Assigned task: In the entries that follow, the lines from the one with "on пт, 02/28/2025" through the one with "diagnosticado con hemofilia que lucha" are the ones to write out, exactly and with both ends included. Nothing else should appear.

Records supplied:
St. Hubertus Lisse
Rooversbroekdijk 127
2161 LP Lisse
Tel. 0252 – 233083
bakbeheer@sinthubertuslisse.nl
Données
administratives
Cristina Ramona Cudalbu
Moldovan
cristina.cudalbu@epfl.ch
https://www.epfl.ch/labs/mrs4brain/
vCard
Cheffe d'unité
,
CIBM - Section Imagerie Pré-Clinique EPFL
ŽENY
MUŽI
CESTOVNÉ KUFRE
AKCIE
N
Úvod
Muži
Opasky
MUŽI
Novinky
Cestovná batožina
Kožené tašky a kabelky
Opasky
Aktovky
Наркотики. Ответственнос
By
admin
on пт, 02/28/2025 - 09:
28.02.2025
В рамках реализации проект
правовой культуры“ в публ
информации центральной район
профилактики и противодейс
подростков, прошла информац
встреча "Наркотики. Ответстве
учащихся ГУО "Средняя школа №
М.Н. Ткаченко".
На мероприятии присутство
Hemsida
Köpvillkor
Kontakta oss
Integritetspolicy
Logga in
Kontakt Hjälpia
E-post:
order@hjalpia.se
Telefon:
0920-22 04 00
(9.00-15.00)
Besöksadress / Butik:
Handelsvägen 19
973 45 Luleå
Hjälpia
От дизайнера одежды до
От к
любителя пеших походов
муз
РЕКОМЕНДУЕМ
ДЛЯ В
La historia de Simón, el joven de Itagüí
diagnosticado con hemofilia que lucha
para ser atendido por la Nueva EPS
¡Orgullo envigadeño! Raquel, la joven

---

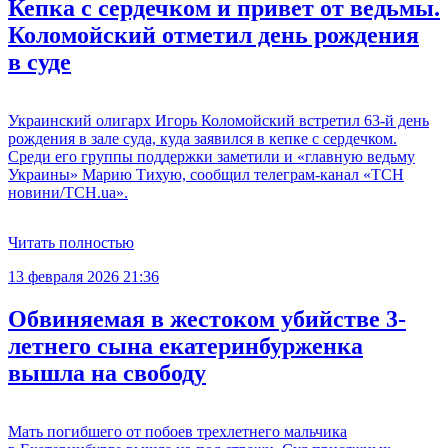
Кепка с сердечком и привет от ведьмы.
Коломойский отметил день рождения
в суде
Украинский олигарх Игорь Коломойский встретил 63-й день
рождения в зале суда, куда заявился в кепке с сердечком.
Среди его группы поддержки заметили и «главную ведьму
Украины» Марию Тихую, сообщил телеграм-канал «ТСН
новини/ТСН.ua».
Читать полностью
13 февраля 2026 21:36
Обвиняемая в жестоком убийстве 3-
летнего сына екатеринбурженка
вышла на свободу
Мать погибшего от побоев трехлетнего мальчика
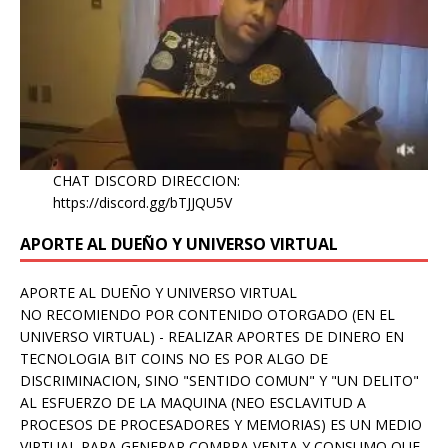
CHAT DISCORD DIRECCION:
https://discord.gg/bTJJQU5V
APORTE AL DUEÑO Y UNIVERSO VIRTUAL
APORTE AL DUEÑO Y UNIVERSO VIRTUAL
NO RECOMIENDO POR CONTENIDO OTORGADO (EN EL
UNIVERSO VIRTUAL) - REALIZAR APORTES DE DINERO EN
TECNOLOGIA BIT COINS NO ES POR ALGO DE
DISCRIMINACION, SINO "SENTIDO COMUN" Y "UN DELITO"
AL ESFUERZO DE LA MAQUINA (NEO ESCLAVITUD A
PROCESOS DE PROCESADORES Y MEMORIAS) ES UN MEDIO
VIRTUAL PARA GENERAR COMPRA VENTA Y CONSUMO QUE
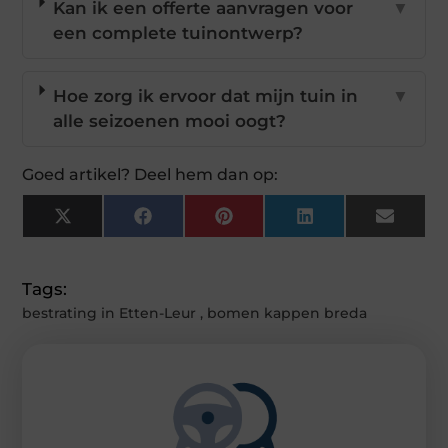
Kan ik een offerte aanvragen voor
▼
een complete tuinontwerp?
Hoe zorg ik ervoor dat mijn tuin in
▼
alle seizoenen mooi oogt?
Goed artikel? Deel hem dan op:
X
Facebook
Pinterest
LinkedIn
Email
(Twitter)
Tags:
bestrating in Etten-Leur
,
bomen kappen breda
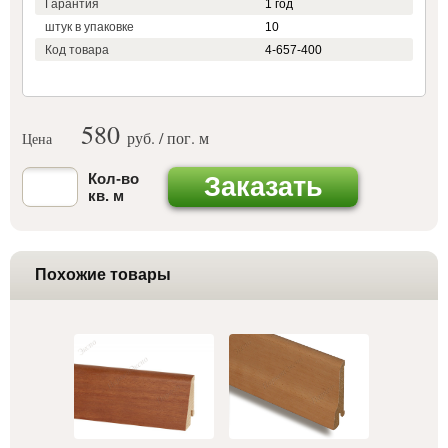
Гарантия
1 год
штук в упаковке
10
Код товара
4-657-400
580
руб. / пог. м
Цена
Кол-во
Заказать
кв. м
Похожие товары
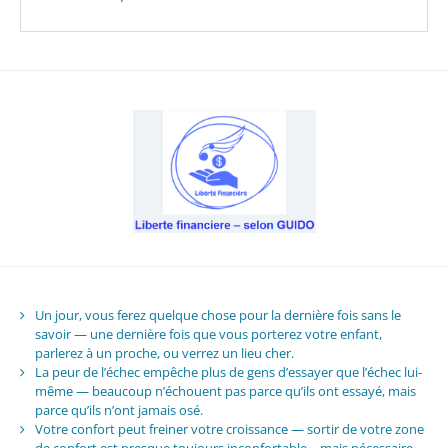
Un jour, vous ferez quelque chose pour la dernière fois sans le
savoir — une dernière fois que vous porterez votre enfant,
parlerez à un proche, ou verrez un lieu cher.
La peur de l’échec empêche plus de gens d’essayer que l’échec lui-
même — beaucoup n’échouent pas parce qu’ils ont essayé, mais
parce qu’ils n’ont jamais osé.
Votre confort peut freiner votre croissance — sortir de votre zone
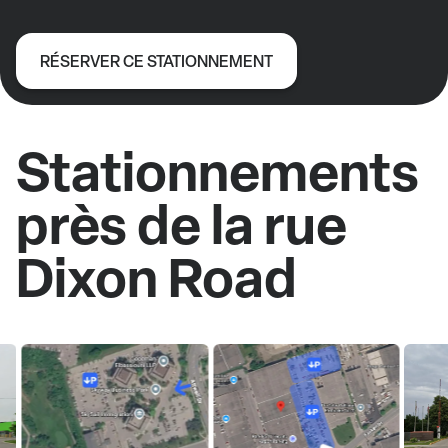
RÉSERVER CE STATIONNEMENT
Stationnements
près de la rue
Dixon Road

Solution:
on пт, 02/28/2025 - 09:
28.02.2025
В рамках реализации проект
правовой культуры“ в публ
информации центральной район
профилактики и противодейс
подростков, прошла информац
встреча "Наркотики. Ответстве
учащихся ГУО "Средняя школа №
М.Н. Ткаченко".
На мероприятии присутство
Hemsida
Köpvillkor
Kontakta oss
Integritetspolicy
Logga in
Kontakt Hjälpia
E-post:
order@hjalpia.se
Telefon:
0920-22 04 00
(9.00-15.00)
Besöksadress / Butik:
Handelsvägen 19
973 45 Luleå
Hjälpia
От дизайнера одежды до
От к
любителя пеших походов
муз
РЕКОМЕНДУЕМ
ДЛЯ В
La historia de Simón, el joven de Itagüí
diagnosticado con hemofilia que lucha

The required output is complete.